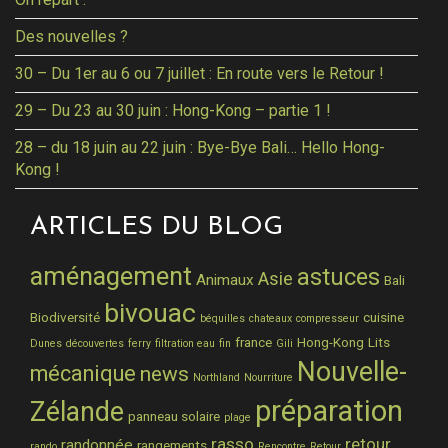
Des nouvelles ?
30 – Du 1er au 6 ou 7 juillet : En route vers le Retour !
29 – Du 23 au 30 juin : Hong-Kong – partie 1 !
28 – du 18 juin au 22 juin : Bye-Bye Bali… Hello Hong-
Kong !
ARTICLES DU BLOG
aménagement
astuces
Asie
Animaux
Bali
bivouac
Biodiversité
cuisine
béquilles
chateaux
compresseur
france
Hong-Kong
Lits
Dunes
découvertes
ferry
filtration eau
fin
Gili
Nouvelle-
mécanique
news
Northland
Nourriture
préparation
Zélande
panneau solaire
plage
rasso
retour
randonnée
rangements
rando
Rencontre
Retour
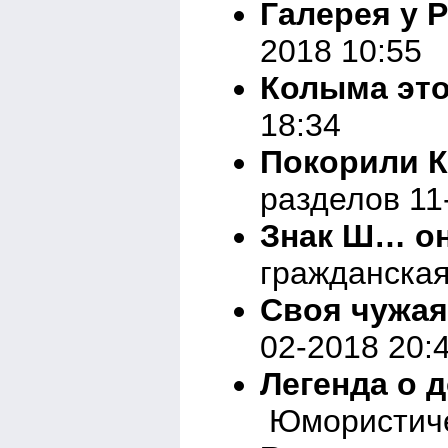
Галерея у 
2018 10:55
Колыма это
18:34
Покорили 
разделов 11
Знак Ш… он
гражданская
Своя чужая
02-2018 20:
Легенда о 
Юмористичес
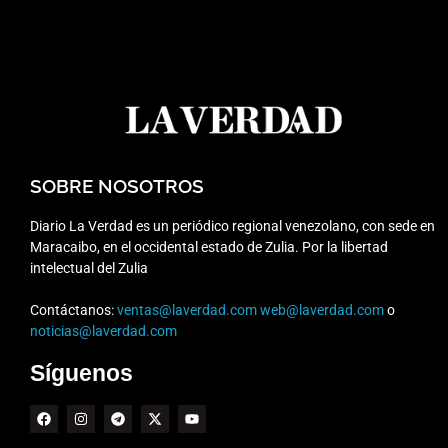
SOBRE NOSOTROS
Diario La Verdad es un periódico regional venezolano, con sede en
Maracaibo, en el occidental estado de Zulia. Por la libertad
intelectual del Zulia
Contáctanos:
ventas@laverdad.com
web@laverdad.com
o
noticias@laverdad.com
Síguenos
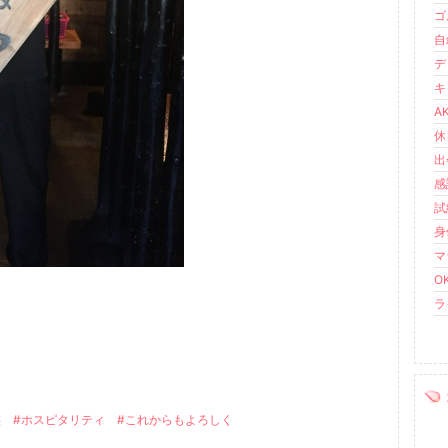
ゴル
自叙
デ
キ
AK
休日
出会
感謝
試練
身
マラ
OK
ライ
族
#ホスピタリティ
#これからもよろしく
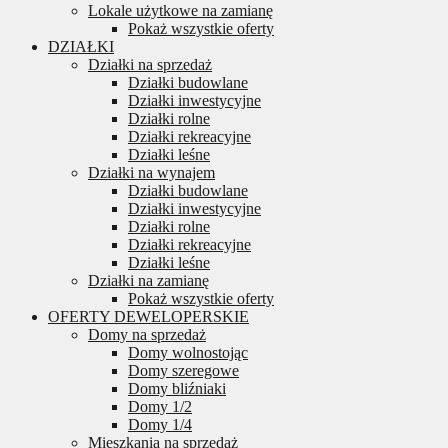
Lokale użytkowe na zamianę
Pokaż wszystkie oferty
DZIAŁKI
Działki na sprzedaż
Działki budowlane
Działki inwestycyjne
Działki rolne
Działki rekreacyjne
Działki leśne
Działki na wynajem
Działki budowlane
Działki inwestycyjne
Działki rolne
Działki rekreacyjne
Działki leśne
Działki na zamianę
Pokaż wszystkie oferty
OFERTY DEWELOPERSKIE
Domy na sprzedaż
Domy wolnostojąc
Domy szeregowe
Domy bliźniaki
Domy 1/2
Domy 1/4
Mieszkania na sprzedaż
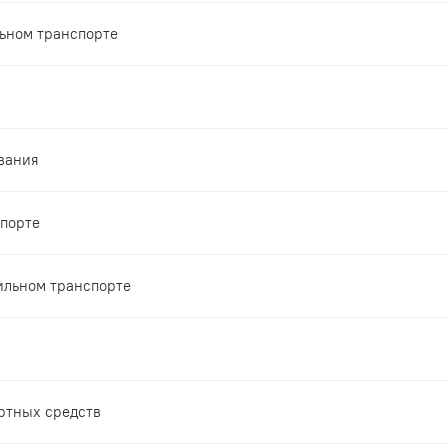
льном транспорте
ивания
порте
ильном транспорте
ртных средств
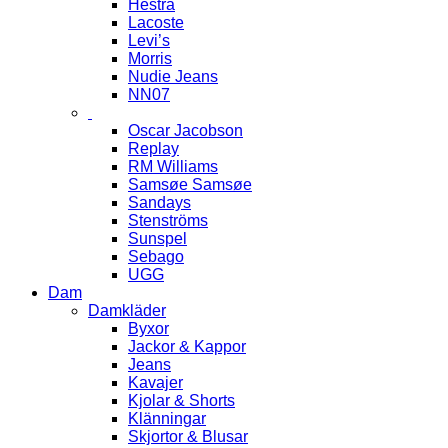
Hestra
Lacoste
Levi’s
Morris
Nudie Jeans
NN07
Oscar Jacobson
Replay
RM Williams
Samsøe Samsøe
Sandays
Stenströms
Sunspel
Sebago
UGG
Dam
Damkläder
Byxor
Jackor & Kappor
Jeans
Kavajer
Kjolar & Shorts
Klänningar
Skjortor & Blusar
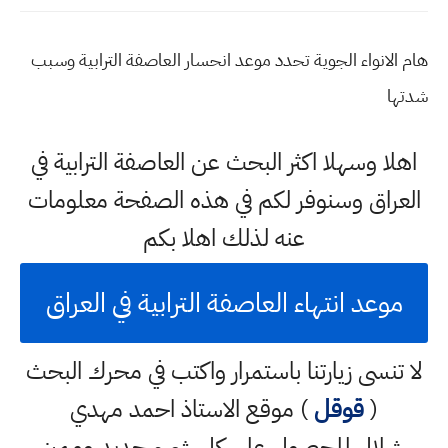
هام الانواء الجوية تحدد موعد انحسار العاصفة الترابية وسبب
شدتها
اهلا وسهلا اكثر البحث عن العاصفة الترابية في
العراق وسنوفر لكم في هذه الصفحة معلومات
عنه لذلك اهلا بكم
موعد انتهاء العاصفة الترابية في العراق
لا تنسى زيارتنا باستمرار واكتب في محرك البحث
(
قوقل
) موقع الاستاذ احمد مهدي
شلال للحصول على كل شيء جديد ومميز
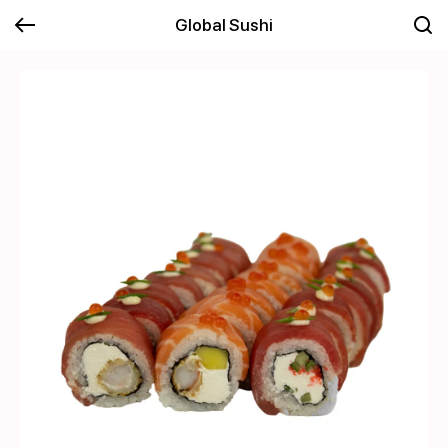
Global Sushi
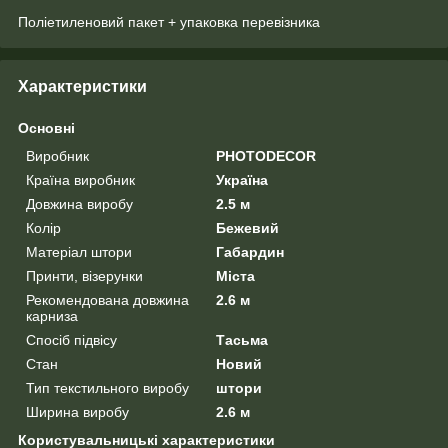
Поліетиленовий пакет + упаковка перевізника
Характеристики
Основні
Виробник
PHOTODECOR
Країна виробник
Україна
Довжина виробу
2.5 м
Колір
Бежевий
Матеріал штори
Габардин
Принти, візерунки
Міста
Рекомендована довжина
2.6 м
карниза
Спосіб підвісу
Тасьма
Стан
Новий
Тип текстильного виробу
штори
Ширина виробу
2.6 м
Користувальницькі характеристики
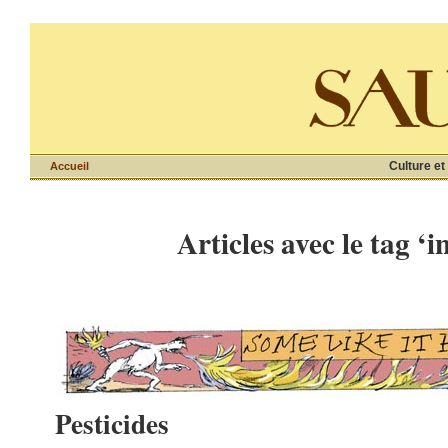
Culture et
Accueil
Articles avec le tag ‘i
Pesticides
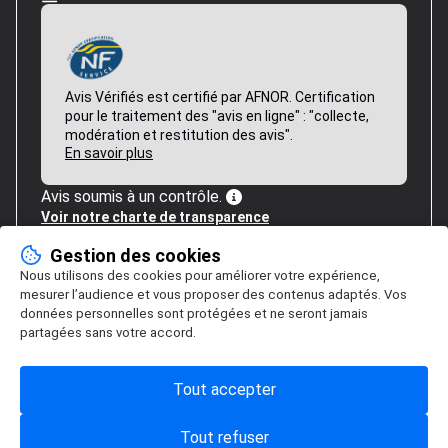
Avis Vérifiés est certifié par AFNOR. Certification
pour le traitement des "avis en ligne" : "collecte,
modération et restitution des avis".
En savoir plus
Avis soumis à un contrôle.
Voir notre charte de transparence
Gestion des cookies
Nous utilisons des cookies pour améliorer votre expérience,
mesurer l’audience et vous proposer des contenus adaptés. Vos
données personnelles sont protégées et ne seront jamais
partagées sans votre accord.
Tout accepter
Tout refuser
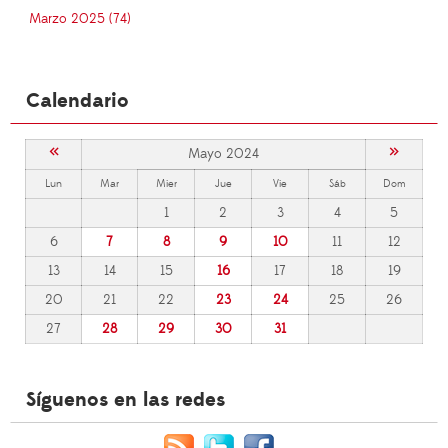
Marzo 2025 (74)
Calendario
«
»
Mayo 2024
Lun
Mar
Mier
Jue
Vie
Sáb
Dom
1
2
3
4
5
6
7
8
9
10
11
12
13
14
15
16
17
18
19
20
21
22
23
24
25
26
27
28
29
30
31
Síguenos en las redes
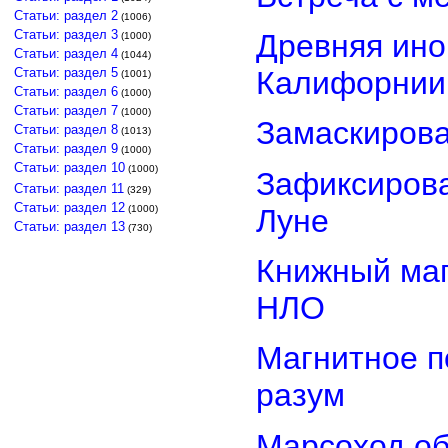
Статьи: раздел 2
(1006)
Статьи: раздел 3
Древняя ино
(1000)
Статьи: раздел 4
(1044)
Статьи: раздел 5
Калифорнии
(1001)
Статьи: раздел 6
(1000)
Статьи: раздел 7
(1000)
Замаскиров
Статьи: раздел 8
(1013)
Статьи: раздел 9
(1000)
Статьи: раздел 10
(1000)
Зафиксирова
Статьи: раздел 11
(329)
Статьи: раздел 12
Луне
(1000)
Статьи: раздел 13
(730)
Книжный маг
НЛО
Магнитное п
разум
Марсоход о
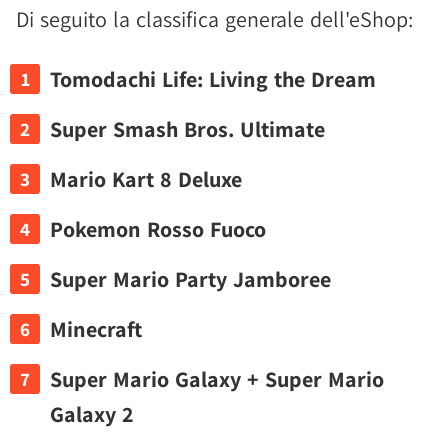
Di seguito la classifica generale dell'eShop:
Tomodachi Life: Living the Dream
Super Smash Bros. Ultimate
Mario Kart 8 Deluxe
Pokemon Rosso Fuoco
Super Mario Party Jamboree
Minecraft
Super Mario Galaxy + Super Mario
Galaxy 2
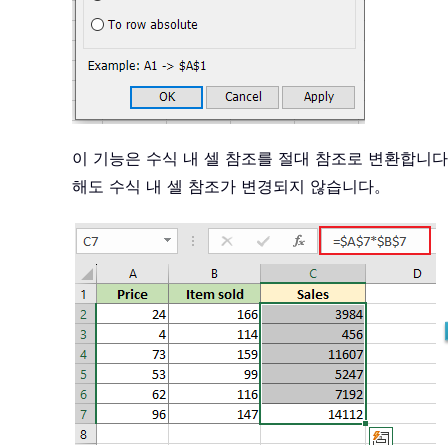
이 기능은 수식 내 셀 참조를 절대 참조로 변환합니
해도 수식 내 셀 참조가 변경되지 않습니다。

● ● ● ● ●

Brief: Pick out the lines above that hold the string "العاصفة" and show them.

Written answer:
هام الانواء الجوية تحدد موعد انحسار العاصفة الترابية وسبب
اهلا وسهلا اكثر البحث عن العاصفة الترابية في
موعد انتهاء العاصفة الترابية في العراق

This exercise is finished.